(Saved data entries)
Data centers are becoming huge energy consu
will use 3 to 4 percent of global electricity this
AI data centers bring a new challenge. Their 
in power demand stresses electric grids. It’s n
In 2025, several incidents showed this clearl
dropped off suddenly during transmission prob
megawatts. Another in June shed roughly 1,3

PROBLEM REQUIREMENTS ::
Look through the entries above and copy each line that has "centers" in it.

ANSWER BELOW ::
Data centers are becoming huge energy consu
AI data centers bring a new challenge. Their 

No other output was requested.